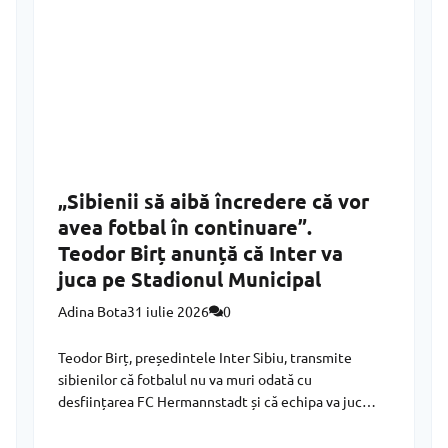
„Sibienii să aibă încredere că vor
avea fotbal în continuare”.
Teodor Birț anunță că Inter va
juca pe Stadionul Municipal
Adina Bota
31 iulie 2026
0
Teodor Birț, președintele Inter Sibiu, transmite
sibienilor că fotbalul nu va muri odată cu
desființarea FC Hermannstadt și că echipa va juca
pe Stadionul Municipal Sibiu. Despre desființarea
FC Hermannstadt, acesta nu a dorit să comenteze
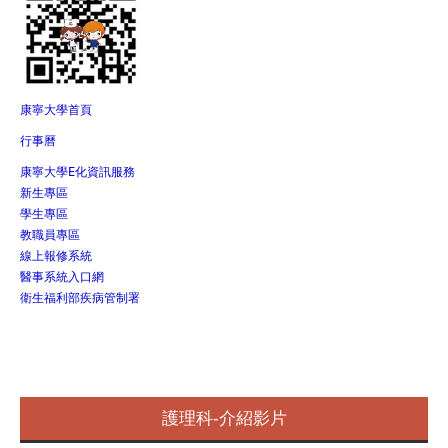
康寧大學首頁
行事曆
康寧大學E化資訊服務
新生專區
學生專區
教職員專區
線上報修系統
醫事系統入口網
衛生福利部疾病管制署
護理科-介紹影片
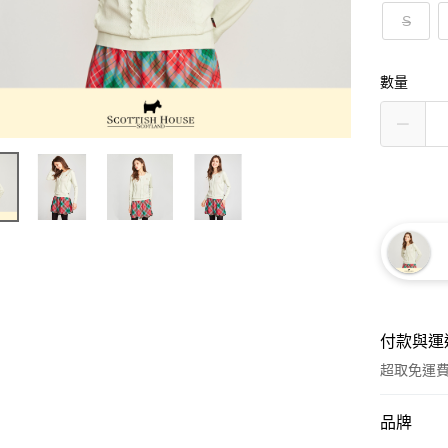
S
數量
付款與運
超取免運
付款方式
品牌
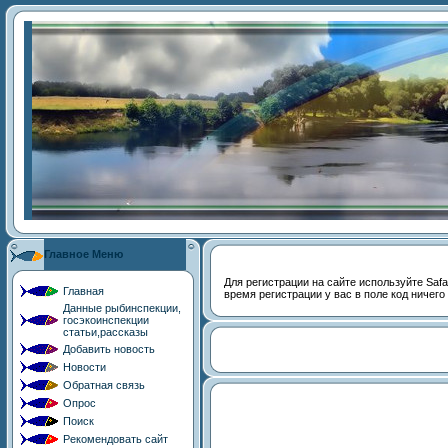
Главное Меню
Для регистрации на сайте используйте Safari
Главная
время регистрации у вас в поле код ничего
Данные рыбинспекции,
госэкоинспекции
статьи,рассказы
Добавить новость
Новости
Обратная связь
Опрос
Поиск
Рекомендовать сайт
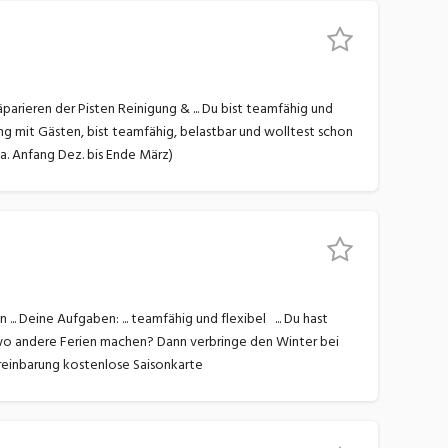
a. Anfang Dez. bis Ende März)
 wo andere Ferien machen? Dann verbringe den Winter bei
uns in Savognin! (ca. Mitte Dez. bis Ende März) ... vergünstigte Verpflegung Arbeitsumfang nach Vereinbarung kostenlose Saisonkarte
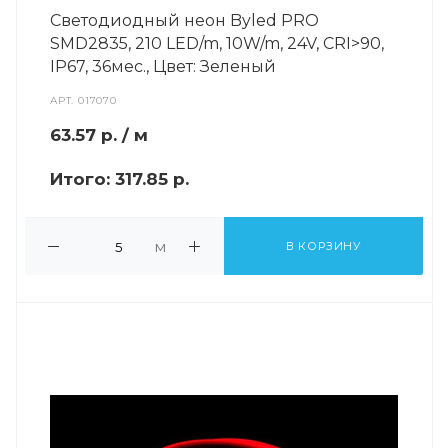
Светодиодный неон Byled PRO
SMD2835, 210 LED/m, 10W/m, 24V, СRI>90,
IP67, 36мес., Цвет: Зеленый
АРТ.
017070
63.57
р.
/ м
Итого:
317.85 р.
м
В КОРЗИНУ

━━━━━━━━━━━━━━━━━━━━━━━━━━━━━━

● **Required action**
The answer must be the data above, repeated exactly, with no pictures.

● **Exercise answer**
„Sibienii să aibă încredere că vor
avea fotbal în continuare”.
Teodor Birț anunță că Inter va
juca pe Stadionul Municipal
Adina Bota
31 iulie 2026
0
Teodor Birț, președintele Inter Sibiu, transmite
sibienilor că fotbalul nu va muri odată cu
desființarea FC Hermannstadt și că echipa va juca
pe Stadionul Municipal Sibiu. Despre desființarea
FC Hermannstadt, acesta nu a dorit să comenteze
康寧大學首頁
行事曆
康寧大學E化資訊服務
新生專區
學生專區
教職員專區
線上報修系統
醫事系統入口網
衛生福利部疾病管制署
護理科-介紹影片
S
數量
付款與運
超取免運
付款方式
品牌
Главное Меню
Для регистрации на сайте используйте Safari
Главная
время регистрации у вас в поле код ничего
Данные рыбинспекции,
госэкоинспекции
статьи,рассказы
Добавить новость
Новости
Обратная связь
Опрос
Поиск
Рекомендовать сайт
a. Anfang Dez. bis Ende März)
 wo andere Ferien machen? Dann verbringe den Winter bei
uns in Savognin! (ca. Mitte Dez. bis Ende März) ... vergünstigte Verpflegung Arbeitsumfang nach Vereinbarung kostenlose Saisonkarte
Светодиодный неон Byled PRO
SMD2835, 210 LED/m, 10W/m, 24V, СRI>90,
IP67, 36мес., Цвет: Зеленый
АРТ.
017070
63.57
р.
/ м
Итого:
317.85 р.
м
В КОРЗИНУ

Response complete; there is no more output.